[Data extracted from a collection]
--------------------------------
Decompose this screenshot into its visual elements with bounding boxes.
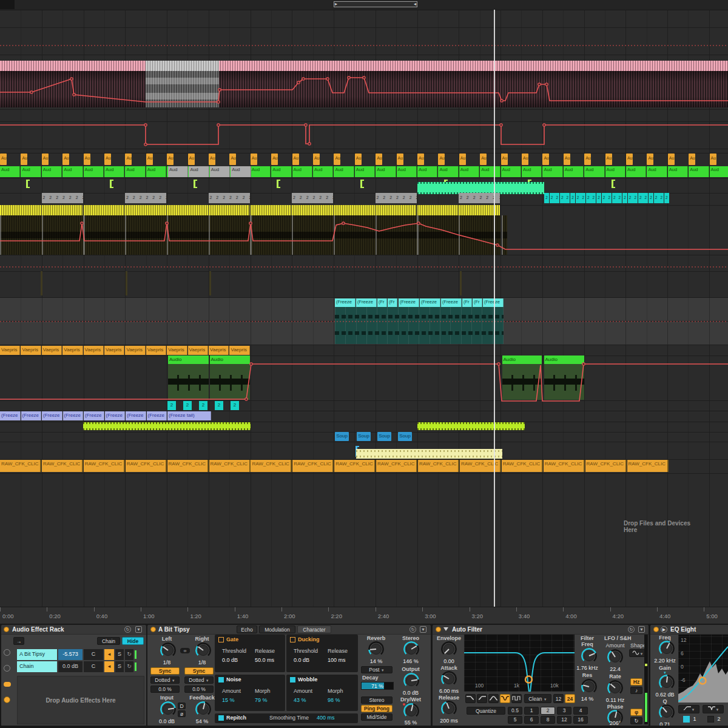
- release-knob[interactable]: [441, 701, 457, 716]
- track-audio-chops-clip[interactable]: Aud: [459, 166, 479, 177]
- noise-amount-value[interactable]: 15 %: [222, 697, 235, 703]
- quantize-value-button[interactable]: 3: [557, 707, 571, 715]
- lfo-phase-value[interactable]: 206°: [603, 720, 627, 726]
- track-yellow-header-clip[interactable]: [42, 205, 83, 215]
- track-two-cyan-clip[interactable]: 2: [183, 401, 192, 410]
- track-freeze-tail-clip[interactable]: (Freeze: [147, 411, 167, 420]
- track-audio-markers-clip[interactable]: Au: [188, 153, 195, 165]
- track-audio-chops-clip[interactable]: Aud: [501, 166, 521, 177]
- right-sync-button[interactable]: Sync: [184, 667, 214, 675]
- gate-threshold-value[interactable]: 0.0 dB: [222, 657, 238, 663]
- lfo-shape-dropdown[interactable]: ▼: [629, 649, 646, 657]
- track-raw-clip[interactable]: RAW_CFK_CLIC: [292, 460, 334, 472]
- filter-freq-value[interactable]: 1.76 kHz: [571, 665, 603, 671]
- track-two-groups-clip[interactable]: 2: [544, 193, 549, 203]
- track-two-cyan-clip[interactable]: 2: [167, 401, 176, 410]
- track-audio2-body-clip[interactable]: [210, 364, 251, 400]
- track-two-cyan-clip[interactable]: 2: [199, 401, 207, 410]
- track-freeze-tail-clip[interactable]: (Freeze: [84, 411, 104, 420]
- track-freeze-header-clip[interactable]: (Freeze: [399, 298, 419, 307]
- track-audio-markers-clip[interactable]: Au: [584, 153, 591, 165]
- track-freeze-body-clip[interactable]: [335, 307, 504, 344]
- track-audio-markers-clip[interactable]: Au: [501, 153, 508, 165]
- track-yellow-header-clip[interactable]: [334, 205, 375, 215]
- track-two-groups-clip[interactable]: 2: [654, 193, 659, 203]
- track-audio-markers-clip[interactable]: Au: [459, 153, 466, 165]
- device-on-icon[interactable]: [653, 627, 659, 632]
- track-cue-ticks-clip[interactable]: [277, 180, 280, 188]
- track-two-groups-clip[interactable]: 2: [560, 193, 565, 203]
- track-freeze-tail-clip[interactable]: (Freeze: [0, 411, 21, 420]
- track-audio-chops-clip[interactable]: Aud: [210, 166, 230, 177]
- track-audio-markers-clip[interactable]: Au: [209, 153, 215, 165]
- track-audio-markers-clip[interactable]: Au: [125, 153, 132, 165]
- track-audio-markers-clip[interactable]: Au: [271, 153, 278, 165]
- track-two-groups-clip[interactable]: 2 2 2 2 2 2 2 2: [209, 193, 250, 203]
- tab-modulation[interactable]: Modulation: [259, 625, 295, 633]
- track-audio-chops-clip[interactable]: Aud: [376, 166, 396, 177]
- quantize-value-button[interactable]: 1: [524, 707, 539, 715]
- track-yellow-header-clip[interactable]: [251, 205, 292, 215]
- track-vaepris-clip[interactable]: Vaepris: [125, 346, 145, 355]
- track-audio-markers-clip[interactable]: Au: [647, 153, 653, 165]
- macro-variations-icon[interactable]: [4, 649, 10, 656]
- track-two-groups-clip[interactable]: 2 2 2 2 2 2 2 2: [125, 193, 166, 203]
- fold-device-icon[interactable]: [443, 627, 448, 631]
- track-two-groups-clip[interactable]: 2: [607, 193, 612, 203]
- hide-button[interactable]: Hide: [122, 637, 144, 645]
- track-two-groups-clip[interactable]: 2: [612, 193, 617, 203]
- track-yellow-header-clip[interactable]: [209, 205, 250, 215]
- track-freeze-header-clip[interactable]: (Freeze: [441, 298, 462, 307]
- feedback-knob[interactable]: [195, 701, 211, 717]
- track-freeze-header-clip[interactable]: (Fr: [473, 298, 482, 307]
- track-audio-markers-clip[interactable]: Au: [522, 153, 528, 165]
- hot-swap-icon[interactable]: ↻: [410, 626, 416, 633]
- left-delay-knob[interactable]: [160, 642, 176, 658]
- track-audio-chops-clip[interactable]: Aud: [438, 166, 458, 177]
- track-raw-clip[interactable]: RAW_CFK_CLIC: [84, 460, 125, 472]
- hot-swap-icon[interactable]: ↻: [124, 626, 131, 633]
- track-audio2-header-clip[interactable]: Audio: [544, 356, 585, 364]
- track-sparse-bars-clip[interactable]: [209, 271, 211, 295]
- save-preset-icon[interactable]: ▼: [135, 626, 142, 633]
- show-devices-icon[interactable]: [4, 696, 10, 703]
- channel-mode-pingpong-button[interactable]: Ping Pong: [361, 705, 393, 712]
- right-offset-value[interactable]: 0.0 %: [184, 686, 214, 693]
- track-yellow-header-clip[interactable]: [84, 205, 125, 215]
- lfo-sync-note-button[interactable]: ♪: [630, 687, 642, 694]
- chain-volume[interactable]: -5.573: [58, 649, 83, 660]
- quantize-value-button[interactable]: 4: [573, 707, 588, 715]
- track-two-groups-clip[interactable]: 2: [643, 193, 648, 203]
- lfo-rate-knob[interactable]: [607, 680, 623, 696]
- track-audio-markers-clip[interactable]: Au: [251, 153, 257, 165]
- chain-activator-icon[interactable]: ◂: [104, 661, 114, 672]
- stereo-link-icon[interactable]: ∞: [180, 648, 190, 653]
- stereo-knob[interactable]: [403, 641, 419, 657]
- eq-freq-value[interactable]: 2.20 kHz: [650, 658, 679, 664]
- track-audio-markers-clip[interactable]: Au: [480, 153, 487, 165]
- track-audio-chops-clip[interactable]: Aud: [584, 166, 604, 177]
- track-vaepris-clip[interactable]: Vaepris: [62, 346, 83, 355]
- input-value[interactable]: 0.0 dB: [153, 718, 180, 724]
- right-sync-mode-dropdown[interactable]: Dotted ▼: [184, 676, 214, 684]
- band1-filter-type-dropdown[interactable]: ▼: [678, 705, 699, 713]
- filter-type-bandpass-button[interactable]: [488, 694, 499, 703]
- track-audio2-header-clip[interactable]: Audio: [502, 356, 542, 364]
- track-audio-chops-clip[interactable]: Aud: [125, 166, 145, 177]
- track-lime-clip[interactable]: [83, 422, 251, 430]
- track-two-groups-clip[interactable]: 2: [659, 193, 664, 203]
- track-audio-markers-clip[interactable]: Au: [668, 153, 675, 165]
- ducking-checkbox[interactable]: [290, 637, 295, 642]
- track-two-groups-clip[interactable]: 2: [633, 193, 638, 203]
- track-vaepris-clip[interactable]: Vaepris: [209, 346, 229, 355]
- tab-character[interactable]: Character: [297, 625, 331, 633]
- quantize-value-button[interactable]: 16: [573, 716, 588, 724]
- track-soup-clip[interactable]: Soup: [377, 432, 391, 441]
- track-yellow-header-clip[interactable]: [0, 205, 41, 215]
- track-audio-markers-clip[interactable]: Au: [104, 153, 111, 165]
- track-raw-clip[interactable]: RAW_CFK_CLIC: [126, 460, 167, 472]
- track-audio-chops-clip[interactable]: Aud: [21, 166, 41, 177]
- track-yellow-header-clip[interactable]: [125, 205, 166, 215]
- device-on-icon[interactable]: [4, 627, 9, 632]
- track-sparse-bars-clip[interactable]: [126, 271, 127, 295]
--------------------------------
■ **What is expected**:
Every entry above has to be repeated exactly, apart from its pictures.

■ **Result below**:
Decompose this screenshot into its visual elements with bounding boxes.
- release-knob[interactable]: [441, 701, 457, 716]
- track-audio-chops-clip[interactable]: Aud: [459, 166, 479, 177]
- noise-amount-value[interactable]: 15 %: [222, 697, 235, 703]
- quantize-value-button[interactable]: 3: [557, 707, 571, 715]
- lfo-phase-value[interactable]: 206°: [603, 720, 627, 726]
- track-yellow-header-clip[interactable]: [42, 205, 83, 215]
- track-two-cyan-clip[interactable]: 2: [183, 401, 192, 410]
- track-freeze-tail-clip[interactable]: (Freeze: [147, 411, 167, 420]
- track-audio-markers-clip[interactable]: Au: [188, 153, 195, 165]
- track-audio-chops-clip[interactable]: Aud: [501, 166, 521, 177]
- right-sync-button[interactable]: Sync: [184, 667, 214, 675]
- gate-threshold-value[interactable]: 0.0 dB: [222, 657, 238, 663]
- lfo-shape-dropdown[interactable]: ▼: [629, 649, 646, 657]
- track-raw-clip[interactable]: RAW_CFK_CLIC: [292, 460, 334, 472]
- filter-freq-value[interactable]: 1.76 kHz: [571, 665, 603, 671]
- track-two-groups-clip[interactable]: 2: [544, 193, 549, 203]
- track-two-cyan-clip[interactable]: 2: [167, 401, 176, 410]
- track-audio2-body-clip[interactable]: [210, 364, 251, 400]
- track-two-cyan-clip[interactable]: 2: [199, 401, 207, 410]
- track-freeze-tail-clip[interactable]: (Freeze: [84, 411, 104, 420]
- track-freeze-header-clip[interactable]: (Freeze: [399, 298, 419, 307]
- track-audio-markers-clip[interactable]: Au: [584, 153, 591, 165]
- track-freeze-body-clip[interactable]: [335, 307, 504, 344]
- track-audio-markers-clip[interactable]: Au: [501, 153, 508, 165]
- track-yellow-header-clip[interactable]: [334, 205, 375, 215]
- track-two-groups-clip[interactable]: 2: [654, 193, 659, 203]
- track-audio-markers-clip[interactable]: Au: [459, 153, 466, 165]
- device-on-icon[interactable]: [653, 627, 659, 632]
- track-cue-ticks-clip[interactable]: [277, 180, 280, 188]
- track-two-groups-clip[interactable]: 2: [560, 193, 565, 203]
- track-freeze-tail-clip[interactable]: (Freeze: [0, 411, 21, 420]
- track-audio-chops-clip[interactable]: Aud: [210, 166, 230, 177]
- track-audio-markers-clip[interactable]: Au: [209, 153, 215, 165]
- track-audio-markers-clip[interactable]: Au: [125, 153, 132, 165]
- track-audio-markers-clip[interactable]: Au: [271, 153, 278, 165]
- track-two-groups-clip[interactable]: 2 2 2 2 2 2 2 2: [209, 193, 250, 203]
- tab-modulation[interactable]: Modulation: [259, 625, 295, 633]
- track-audio-chops-clip[interactable]: Aud: [376, 166, 396, 177]
- quantize-value-button[interactable]: 1: [524, 707, 539, 715]
- track-yellow-header-clip[interactable]: [251, 205, 292, 215]
- track-vaepris-clip[interactable]: Vaepris: [125, 346, 145, 355]
- track-audio-markers-clip[interactable]: Au: [647, 153, 653, 165]
- macro-variations-icon[interactable]: [4, 649, 10, 656]
- track-two-groups-clip[interactable]: 2 2 2 2 2 2 2 2: [125, 193, 166, 203]
- fold-device-icon[interactable]: [443, 627, 448, 631]
- track-two-groups-clip[interactable]: 2: [607, 193, 612, 203]
- hide-button[interactable]: Hide: [122, 637, 144, 645]
- track-two-groups-clip[interactable]: 2: [612, 193, 617, 203]
- track-yellow-header-clip[interactable]: [209, 205, 250, 215]
- track-freeze-header-clip[interactable]: (Freeze: [441, 298, 462, 307]
- feedback-knob[interactable]: [195, 701, 211, 717]
- track-freeze-header-clip[interactable]: (Fr: [473, 298, 482, 307]
- track-audio-markers-clip[interactable]: Au: [522, 153, 528, 165]
- hot-swap-icon[interactable]: ↻: [410, 626, 416, 633]
- left-delay-knob[interactable]: [160, 642, 176, 658]
- track-audio-chops-clip[interactable]: Aud: [438, 166, 458, 177]
- track-raw-clip[interactable]: RAW_CFK_CLIC: [84, 460, 125, 472]
- hot-swap-icon[interactable]: ↻: [124, 626, 131, 633]
- track-audio2-header-clip[interactable]: Audio: [544, 356, 585, 364]
- track-sparse-bars-clip[interactable]: [209, 271, 211, 295]
- save-preset-icon[interactable]: ▼: [135, 626, 142, 633]
- show-devices-icon[interactable]: [4, 696, 10, 703]
- channel-mode-pingpong-button[interactable]: Ping Pong: [361, 705, 393, 712]
- right-offset-value[interactable]: 0.0 %: [184, 686, 214, 693]
- track-yellow-header-clip[interactable]: [84, 205, 125, 215]
- lfo-sync-note-button[interactable]: ♪: [630, 687, 642, 694]
- chain-volume[interactable]: -5.573: [58, 649, 83, 660]
- quantize-value-button[interactable]: 4: [573, 707, 588, 715]
- track-two-groups-clip[interactable]: 2: [643, 193, 648, 203]
- lfo-rate-knob[interactable]: [607, 680, 623, 696]
- track-audio-markers-clip[interactable]: Au: [251, 153, 257, 165]
- chain-activator-icon[interactable]: ◂: [104, 661, 114, 672]
- stereo-link-icon[interactable]: ∞: [180, 648, 190, 653]
- stereo-knob[interactable]: [403, 641, 419, 657]
- eq-freq-value[interactable]: 2.20 kHz: [650, 658, 679, 664]
- track-audio-markers-clip[interactable]: Au: [480, 153, 487, 165]
- track-audio-chops-clip[interactable]: Aud: [584, 166, 604, 177]
- track-vaepris-clip[interactable]: Vaepris: [62, 346, 83, 355]
- input-value[interactable]: 0.0 dB: [153, 718, 180, 724]
- right-sync-mode-dropdown[interactable]: Dotted ▼: [184, 676, 214, 684]
- band1-filter-type-dropdown[interactable]: ▼: [678, 705, 699, 713]
- filter-type-bandpass-button[interactable]: [488, 694, 499, 703]
- track-audio2-header-clip[interactable]: Audio: [502, 356, 542, 364]
- track-audio-chops-clip[interactable]: Aud: [125, 166, 145, 177]
- track-lime-clip[interactable]: [83, 422, 251, 430]
- track-two-groups-clip[interactable]: 2: [659, 193, 664, 203]
- track-audio-markers-clip[interactable]: Au: [668, 153, 675, 165]
- ducking-checkbox[interactable]: [290, 637, 295, 642]
- track-two-groups-clip[interactable]: 2: [633, 193, 638, 203]
- track-vaepris-clip[interactable]: Vaepris: [209, 346, 229, 355]
- tab-character[interactable]: Character: [297, 625, 331, 633]
- quantize-value-button[interactable]: 16: [573, 716, 588, 724]
- track-soup-clip[interactable]: Soup: [377, 432, 391, 441]
- track-yellow-header-clip[interactable]: [0, 205, 41, 215]
- track-audio-markers-clip[interactable]: Au: [104, 153, 111, 165]
- track-raw-clip[interactable]: RAW_CFK_CLIC: [126, 460, 167, 472]
- track-audio-chops-clip[interactable]: Aud: [21, 166, 41, 177]
- track-yellow-header-clip[interactable]: [125, 205, 166, 215]
- device-on-icon[interactable]: [4, 627, 9, 632]
- track-sparse-bars-clip[interactable]: [126, 271, 127, 295]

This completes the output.